Ramen!

Ich als Pirrat und seelsorgender Priester habe mich am Halbgardonnerstag, dem 18. April errneut vor den Karren der Atheisten spannen lassen. Ich mag sie ja, die Ungläubigen, deren Seelen leider verrloren sind, die aber dennoch die meisten meiner Werrte teilen. Was soll’s, sind ja nicht meine Seelen, die verloren sind.

Es fand eine Kundgebung und Zettelaktion auf der Mariahilferstr. statt, bei der es darum ging, darauf hinzuweisen, dass alle Ösis, mit oder ohne Monsterrglauben vor dem Staate gleich sein sollen. Jaja, so schlimm ist es nicht, ein jeder darf heute schon glauben, woran er will. Aber die einen bekommen dafür finanzielle Zuwendungen und rechtliche Sonderstellungen, die anderen nicht.

So nahm ich die Flyer des Atheistenclubs und verteilte sie. Freiwillig.

Gleichberechtigung! Von Gläubigen und Ungläubigen! – Gut, dass ihr da steht. Is besser als Scientology, die gleich da unten sind (deutet in die Richtung).

Gleichberechtigung!
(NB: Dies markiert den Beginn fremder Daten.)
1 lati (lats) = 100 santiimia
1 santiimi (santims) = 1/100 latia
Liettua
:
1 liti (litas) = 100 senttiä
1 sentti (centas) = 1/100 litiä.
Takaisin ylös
Von Gläubigen und Ungläubigen! – Na endlich mal was Gescheites.

Gleichberechtigung! Von Gläubigen und Ungläubigen! – Ja eh. Aber ich bin trotzdem evangelisch.
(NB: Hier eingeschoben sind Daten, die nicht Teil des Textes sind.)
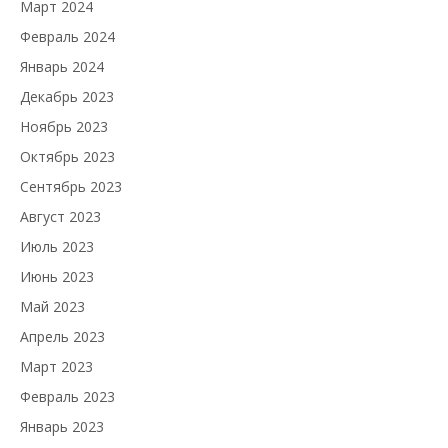
Март 2024
Февраль 2024
Январь 2024
Декабрь 2023
Ноябрь 2023
Октябрь 2023
Сентябрь 2023
Август 2023
Июль 2023
Июнь 2023
Май 2023
Апрель 2023
Март 2023
Февраль 2023
Январь 2023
Gleichberechtigung! Von Gläubigen und Ungläubigen! – Aber es sind doch eh schon alle frei zu glauben, was sie wollen. – Ja, aber der Staat zahlt den alteingesessenen Kirchen Geld. – Naja, die Kirchensteuer halt. – Nein, darüberhinaus gibt es weitere finanzielle Zuwendungen. – Huch, das wusste ich nicht.

Gleichberechtigung! Von Gläubigen und Ungläubigen! – Ramen, ich bin auch schon Pastafari. – Ramen, mein Sohn! Das Monster sei mit Dir!

Gleichberechtigung! Von Gläubigen und Ungläubigen! – Ja sie haben eh recht. Aber ich mag nicht, wenn sich die Atheisten über meine Religion lustig machen. Ich verlange Respekt für meinen Glauben. – Ja, dann müssen sie meinem Glauben an das Fliegende Spaghettimonster ebenso Respekt zollen. – OK.

Gleichberechtigung! Von Gläubigen und Ungläubigen! – Jaaa ich bin eh schon Atheist. – Aber ich nicht mehr, ich kann nun wieder glauben. An das FSM. – Aha jaja lach lach.

Gleichberechtigung! Von Gläubigen und Ungläubigen! – Ja i bin eh Atheist, aber will keinem Verein beitreten. – Schade, wir sollten doch ein wahrnehmbarer Gegenpol sein!

Gleichberechtigung! Von Gläubigen und Ungläubigen! – Wo kämen wir denn da hin? Dann würde ja der Stephansdom verfallen!!1! – Ich habe nichts dagegen, dass der Staat Kulturgüter erhält. – ABER DARIN BEFINDET SICH DIE HEILIGE EUCHARISTIE (geht erbost ab) – Ja, und das Fliegende Spaghettimonsterr ist mir auch sehr heilig!

Gleichberechtigung! Von Gläubigen und Ungläubigen! – Danke, ich les es mir durch – Oder wollen sie vielleicht Pastafari werden?